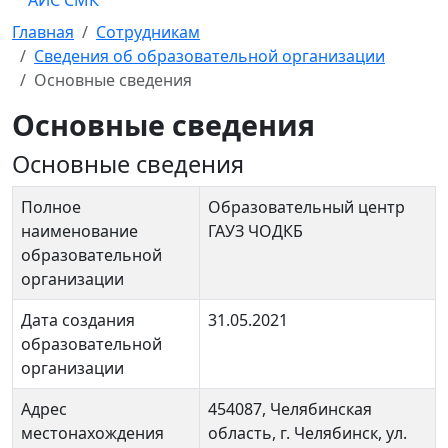
АИС СМК
Главная
Сотрудникам
Сведения об образовательной организации
Основные сведения
Основные сведения
Основные сведения
Полное
Образовательный центр
наименование
ГАУЗ ЧОДКБ
образовательной
организации
Дата создания
31.05.2021
образовательной
организации
Адрес
454087, Челябинская
местонахождения
область, г. Челябинск, ул.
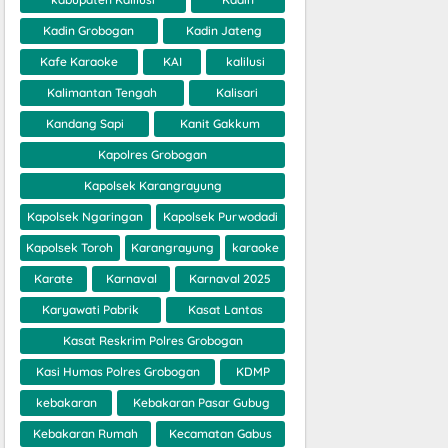
Kadin Grobogan
Kadin Jateng
Kafe Karaoke
KAI
kalilusi
Kalimantan Tengah
Kalisari
Kandang Sapi
Kanit Gakkum
Kapolres Grobogan
Kapolsek Karangrayung
Kapolsek Ngaringan
Kapolsek Purwodadi
Kapolsek Toroh
Karangrayung
karaoke
Karate
Karnaval
Karnaval 2025
Karyawati Pabrik
Kasat Lantas
Kasat Reskrim Polres Grobogan
Kasi Humas Polres Grobogan
KDMP
kebakaran
Kebakaran Pasar Gubug
Kebakaran Rumah
Kecamatan Gabus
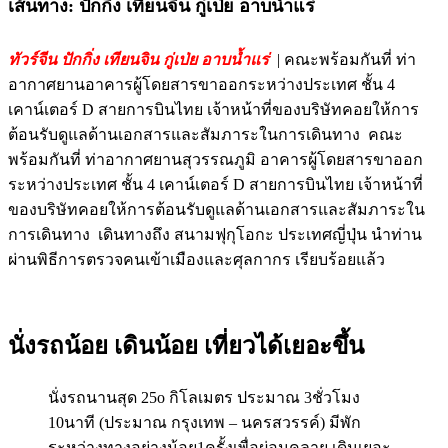
เส้นทาง: ปักกิ่ง เทียนจิน กู่เป่ย อาบน้ำแร่
ทัวร์จีน ปักกิ่ง เทียนจิน กู่เป่ย อาบน้ำแร่
| คณะพร้อมกันที่ ท่า
อากาศยานอาคารผู้โดยสารขาออกระหว่างประเทศ ชั้น 4
เคาน์เตอร์ D สายการบินไทย เจ้าหน้าที่ของบริษัทคอยให้การ
ต้อนรับดูแลด้านเอกสารและสัมภาระในการเดินทาง คณะ
พร้อมกันที่ ท่าอากาศยานสุวรรณภูมิ อาคารผู้โดยสารขาออก
ระหว่างประเทศ ชั้น 4 เคาน์เตอร์ D สายการบินไทย เจ้าหน้าที่
ของบริษัทคอยให้การต้อนรับดูแลด้านเอกสารและสัมภาระใน
การเดินทาง เดินทางถึง สนามฟุกุโอกะ ประเทศญี่ปุ่น นำท่าน
ผ่านพิธีการตรวจคนเข้าเมืองและศุลกากร เรียบร้อยแล้ว
นั่งรถน้อย เดินน้อย เที่ยวได้เยอะขึ้น
นั่งรถนานสุด 25o กิโลเมตร ประมาณ 3ชั่วโมง
10นาที (ประมาณ กรุงเทพ – นครสวรรค์) มีพัก
ระหว่างทางอย่างน้อย1ครั้งเพื่อผ่อนคลาย เดินเยอะ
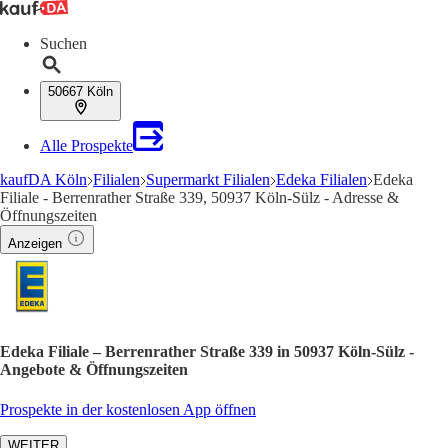
Suchen
50667 Köln
Alle Prospekte
kaufDA Köln
Filialen
Supermarkt Filialen
Edeka Filialen
Edeka
Filiale - Berrenrather Straße 339, 50937 Köln-Sülz - Adresse &
Öffnungszeiten
Anzeigen
Edeka Filiale – Berrenrather Straße 339 in 50937 Köln-Sülz -
Angebote & Öffnungszeiten
Prospekte in der kostenlosen App öffnen
WEITER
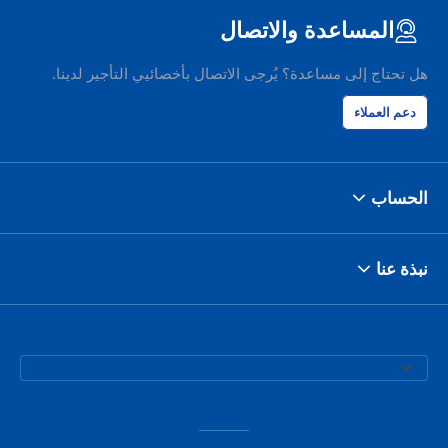
المساعدة والاتصال
هل تحتاج إلى مساعدة؟ يُرجى الاتصال بأخصائيي التأجير لدينا.
دعم العملاء
الحساب
نبذة عنا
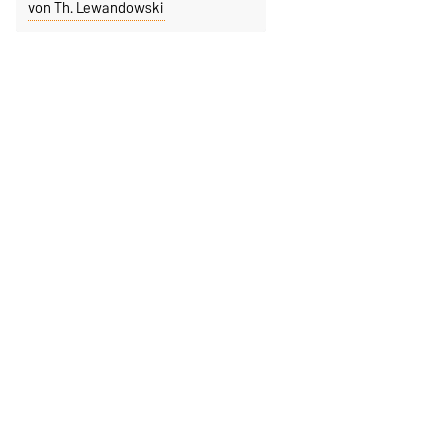
von Th. Lewandowski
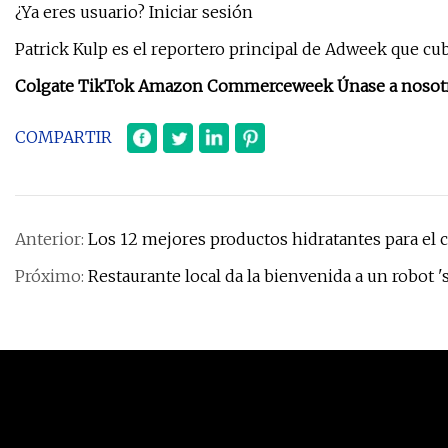
¿Ya eres usuario? Iniciar sesión
Patrick Kulp es el reportero principal de Adweek que c
Colgate TikTok Amazon Commerceweek Únase a nosotros 
COMPARTIR
Anterior:
Los 12 mejores productos hidratantes para el c
Próximo:
Restaurante local da la bienvenida a un robot '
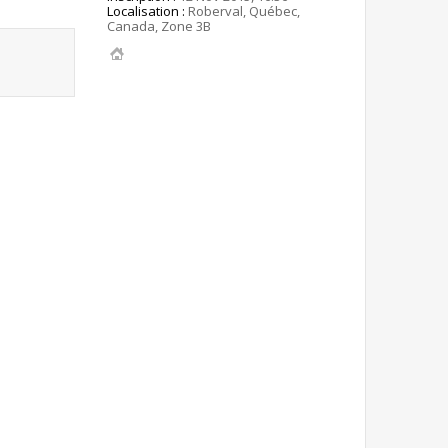
Localisation :
Roberval, Québec,
Canada, Zone 3B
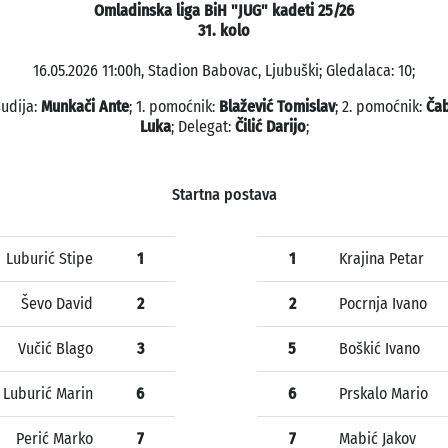
Omladinska liga BiH "JUG" kadeti 25/26
31. kolo
16.05.2026 11:00h, Stadion Babovac, Ljubuški; Gledalaca: 10;
sudija:
Munkači Ante
; 1. pomoćnik:
Blažević Tomislav
; 2. pomoćnik:
Ča
Luka
; Delegat:
Čilić Darijo
;
Startna postava
Luburić Stipe
1
1
Krajina Petar
Ševo David
2
2
Pocrnja Ivano
Vučić Blago
3
5
Boškić Ivano
Luburić Marin
6
6
Prskalo Mario
Perić Marko
7
7
Mabić Jakov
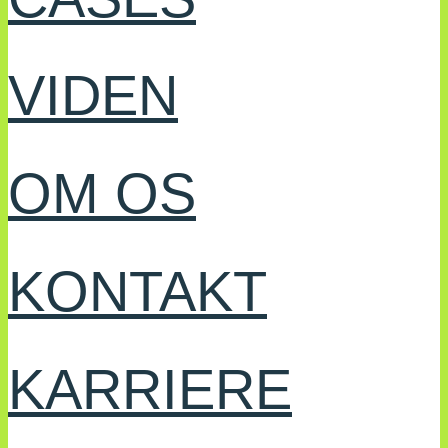
VIDEN
OM OS
KONTAKT
KARRIERE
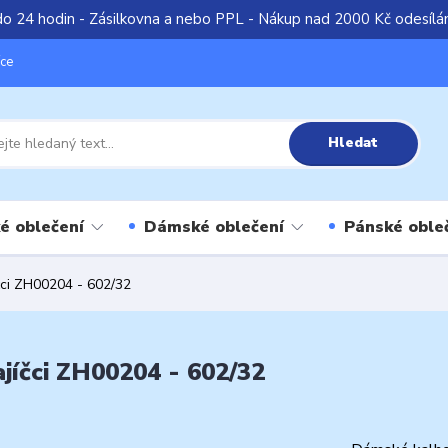
do 24 hodin - Zásilkovna a nebo PPL - Nákup nad 2000 Kč odesíl
íce
Hledat
é oblečení
Dámské oblečení
Pánské oble
čci ZH00204 - 602/32
jíčci ZH00204 - 602/32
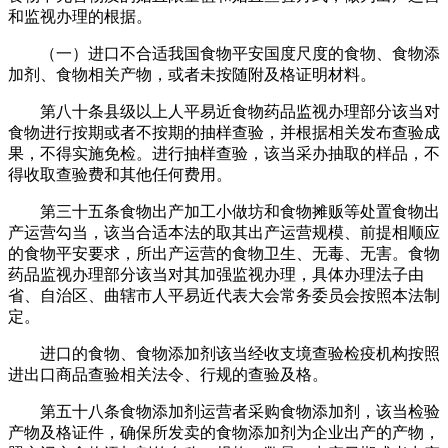
和监视办理的根据。
（一）进口不合适我国食物平安国度尺度的食物、食物添
加剂、食物相关产物，或者未按随附及格证明材料。
第八十条县级以上人平易近食物药品监视办理部分该当对
食物进行按期或者不按期的抽样查验，并根据相关发布查验成
果，不得实施免检。进行抽样查验，该当采办抽取的样品，不
得收取查验费和其他任何费用。
第三十五条食物出产加工小做坊和食物摊贩等处置食物出
产运营勾当，该当合适本法的取其出产运营规模、前提相顺应
的食物平安要求，所出产运营的食物卫生、无毒、无害。食物
药品监视办理部分该当对其加强监视办理，具体办理法子由
省、自治区、曲辖市人平易近代表大会常务委员会按照本法制
定。
进口的食物、食物添加剂该当经收支境查验检疫机构按照
进出口商品查验相关法令、行规的查验及格。
第五十八条食物添加剂运营者采购食物添加剂，该当检验
产物及格证件，确保所发卖的食物添加剂为企业出产的产物，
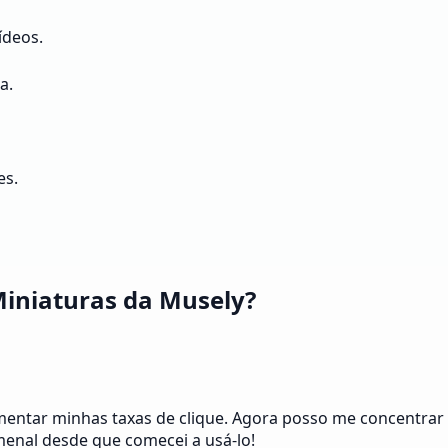
ídeos.
a.
es.
Miniaturas da Musely?
mentar minhas taxas de clique. Agora posso me concentrar
menal desde que comecei a usá-lo!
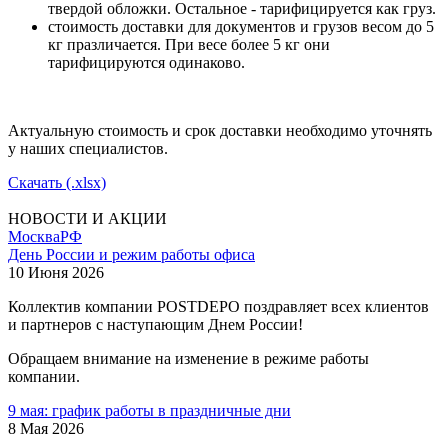
твердой обложки. Остальное - тарифицируется как груз.
стоимость доставки для документов и грузов весом до 5
кг празличается. При весе более 5 кг они
тарифицируются одинаково.
Актуальную стоимость и срок доставки необходимо уточнять
у наших специалистов.
Скачать (.xlsx)
НОВОСТИ И АКЦИИ
Москва
РФ
День России и режим работы офиса
10 Июня 2026
Коллектив компании POSTDEPO поздравляет всех клиентов
и партнеров с наступающим Днем России!
Обращаем внимание на изменение в режиме работы
компании.
9 мая: график работы в праздничные дни
8 Мая 2026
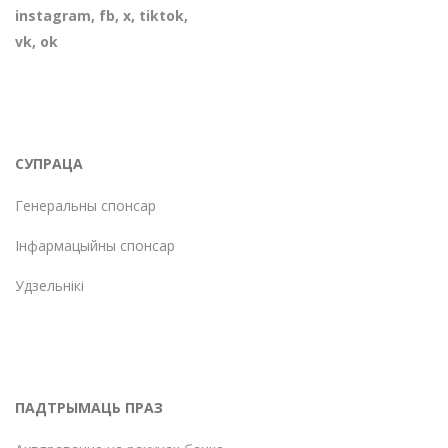
instagram
,
fb
,
х
,
tiktok
,
vk
,
ok
СУПРАЦА
Генеральны спонсар
Інфармацыйны спонсар
Удзельнікі
ПАДТРЫМАЦЬ ПРАЗ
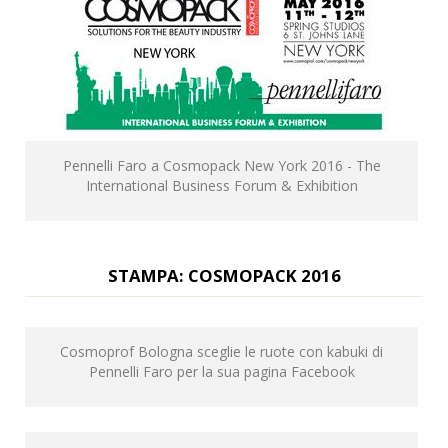
Pennelli Faro a Cosmopack New York 2016 - The
International Business Forum & Exhibition
STAMPA: COSMOPACK 2016
Cosmoprof Bologna sceglie le ruote con kabuki di
Pennelli Faro per la sua pagina Facebook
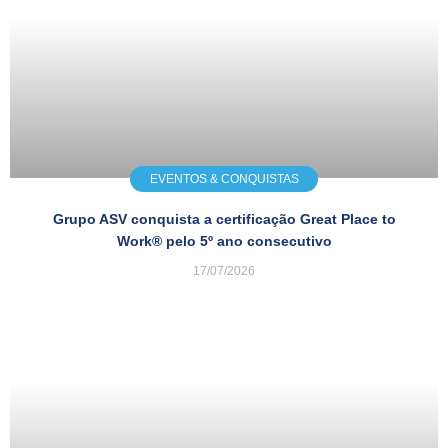
EVENTOS & CONQUISTAS
Grupo ASV conquista a certificação Great Place to
Work® pelo 5º ano consecutivo
17/07/2026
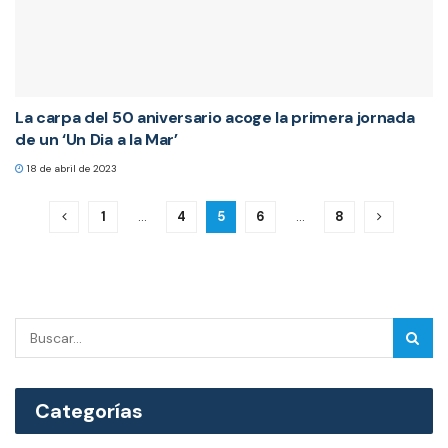
La carpa del 50 aniversario acoge la primera jornada
de un ‘Un Dia a la Mar’
18 de abril de 2023
1
…
4
5
6
…
8
Categorías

#####

Please return all lines above in which the string "สายการบ" is found.

▶ **Answer area**:
เคาน์เตอร์ D สายการบินไทย เจ้าหน้าที่ของบริษัทคอยให้การ
ระหว่างประเทศ ชั้น 4 เคาน์เตอร์ D สายการบินไทย เจ้าหน้าที่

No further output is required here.